Cet article est reproduit avec l’aimable autorisation du Dr Dupagne.
Pour chaque problème, il existe une solution simple, évidente, et fausse, disait Mencken. La rémunération des médecins et l’évaluation des services hospitaliers en fonction d’objectifs chiffrés font partie de ces solutions aussi tentantes qu’erronées, comme l’ont montré de nombreux sociologues, philosophes et économistes.

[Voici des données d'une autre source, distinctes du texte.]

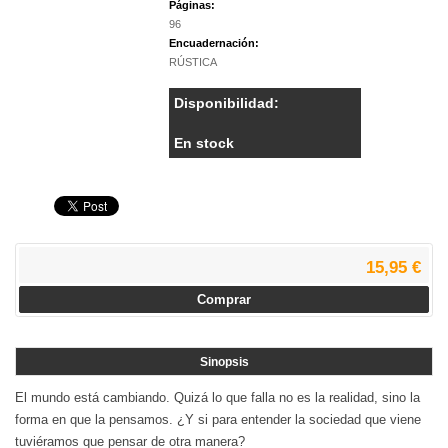
Páginas:
96
Encuadernación:
RÚSTICA
Disponibilidad:
En stock
15,95 €
Comprar
Sinopsis
El mundo está cambiando. Quizá lo que falla no es la realidad, sino la
forma en que la pensamos. ¿Y si para entender la sociedad que viene
tuviéramos que pensar de otra manera?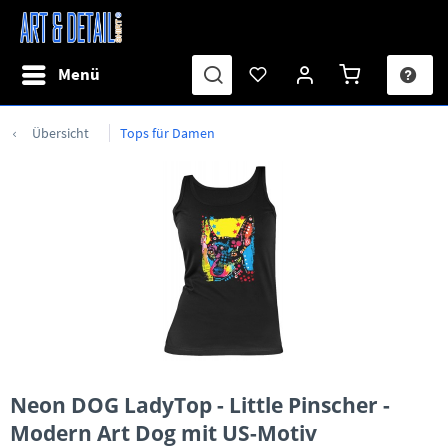
Menü
Übersicht
Tops für Damen
Neon DOG LadyTop - Little Pinscher -
Modern Art Dog mit US-Motiv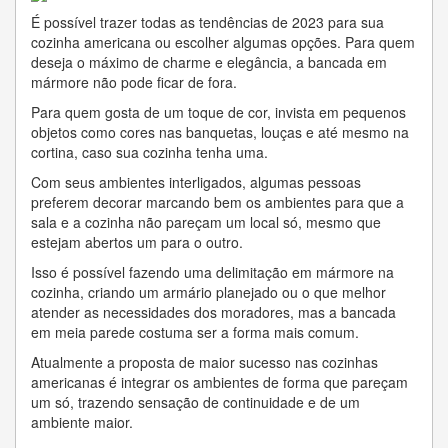
É possível trazer todas as tendências de 2023 para sua
cozinha americana ou escolher algumas opções. Para quem
deseja o máximo de charme e elegância, a bancada em
mármore não pode ficar de fora.
Para quem gosta de um toque de cor, invista em pequenos
objetos como cores nas banquetas, louças e até mesmo na
cortina, caso sua cozinha tenha uma.
Com seus ambientes interligados, algumas pessoas
preferem decorar marcando bem os ambientes para que a
sala e a cozinha não pareçam um local só, mesmo que
estejam abertos um para o outro.
Isso é possível fazendo uma delimitação em mármore na
cozinha, criando um armário planejado ou o que melhor
atender as necessidades dos moradores, mas a bancada
em meia parede costuma ser a forma mais comum.
Atualmente a proposta de maior sucesso nas cozinhas
americanas é integrar os ambientes de forma que pareçam
um só, trazendo sensação de continuidade e de um
ambiente maior.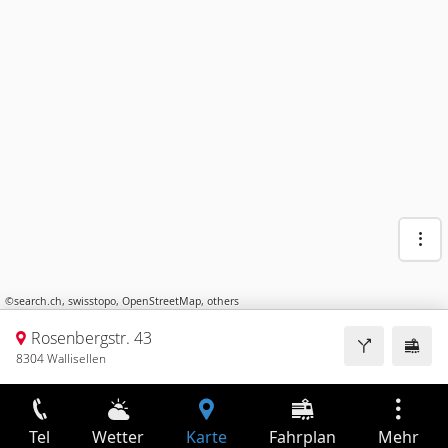
©
search.ch
,
swisstopo
,
OpenStreetMap
,
others
Rosenbergstr. 43
8304 Wallisellen
Tel
Wetter
Karte
Fahrplan
Mehr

L’un des premiers à aborder ce sujet est Robert Lucas, au début des années 70. Lucas énonce dans sa Critique qu’il faut éviter de se baser naïvement sur des statistiques passées pour prédire le comportement futur des agents économiques.
En pratique, cela signifie qu’une corrélation observée peut devenir trompeuse si elle est utilisée dans un but de prévision ou d’évaluation. Lucas critique le postulat qui présume que les agents ne vont pas modifier leur comportement (dans un sens imprévu) face à un nouvel indicateur qui les concerne.
Prenons un exemple concret : les médecins qui utilisent des quantités importantes de solution antiseptique pour le lavage des mains sont habituellement précautionneux de leur hygiène. La consommation d’antiseptique est donc initialement corrélée à la qualité des soins.
En revanche, si cette consommation est transformée en indicateur qualitatif, les médecins risquent de modifier leur consommation d’antiseptique dans le seul but d’améliorer leur score, et les flacons peuvent aussi bien être vidés dans le lavabo en fin d’année qu’utilisés pour lutter contre la transmission des infections. Dans cette situation caricaturale, la corrélation initiale entre la consommation de solution antiseptique et la qualité des soins à totalement disparu et les coûts ont augmenté. Les agents ont bien modifié leur comportement face à l’indicateur, mais pas dans le sens espéré...
Vous trouvez que je prête de bien mauvaises intentions aux soignants ?
Je laisse Charles Goodhart vous répondre. Il a fusionné la Critique de Lucas avec la Loi de Murphy en 1976 pour énoncer la Loi qui porte son nom :
"Lorsqu’un indicateur est choisi pour guider une politique économique, il perd du même coup la valeur informative qui l’avait qualifié pour remplir cette fonction."
Une autre formulation appliquée au monde universitaire sera peut-être plus explicite : "Quelle que soit la pertinence du sujet choisi pour un examen, il cesse de devenir utile pour valider le travail des étudiants si ceux-ci le connaissent à l’avance."
Pourquoi Goodhart a-t-il intégré la Loi de Murphy ? Celle-ci énonce que s’il existe au moins deux façons de faire quelque chose et qu’au moins l’une de ces façons peut entraîner une catastrophe, cette dernière a une probabilité de réalisation plus importante ! Goodhart considère que si les agents peuvent modifier leur comportement à leur avantage plutôt que pour le bien public, ils le feront, même si le résultat global est un désastre.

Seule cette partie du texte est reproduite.